• _Prompt_
The answer must be every line from the listing that holds the string "eher".

• _Records provided_
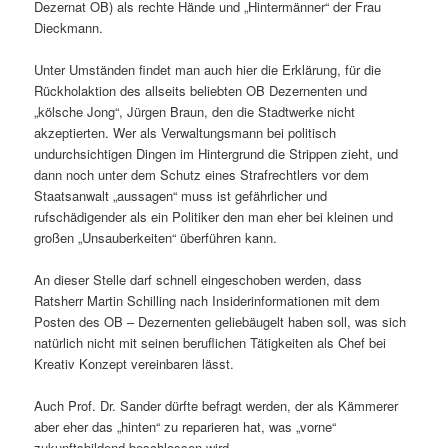
Dezernat OB) als rechte Hände und „Hintermänner“ der Frau
Dieckmann.
Unter Umständen findet man auch hier die Erklärung, für die
Rückholaktion des allseits beliebten OB Dezernenten und
„kölsche Jong“, Jürgen Braun, den die Stadtwerke nicht
akzeptierten. Wer als Verwaltungsmann bei politisch
undurchsichtigen Dingen im Hintergrund die Strippen zieht, und
dann noch unter dem Schutz eines Strafrechtlers vor dem
Staatsanwalt „aussagen“ muss ist gefährlicher und
rufschädigender als ein Politiker den man eher bei kleinen und
großen „Unsauberkeiten“ überführen kann.
An dieser Stelle darf schnell eingeschoben werden, dass
Ratsherr Martin Schilling nach Insiderinformationen mit dem
Posten des OB – Dezernenten geliebäugelt haben soll, was sich
natürlich nicht mit seinen beruflichen Tätigkeiten als Chef bei
Kreativ Konzept vereinbaren lässt.
Auch Prof. Dr. Sander dürfte befragt werden, der als Kämmerer
aber eher das „hinten“ zu reparieren hat, was „vorne“
zukunftsbildend beschlossen wird.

• _Answer for the task_
rufschädigender als ein Politiker den man eher bei kleinen und
aber eher das „hinten“ zu reparieren hat, was „vorne“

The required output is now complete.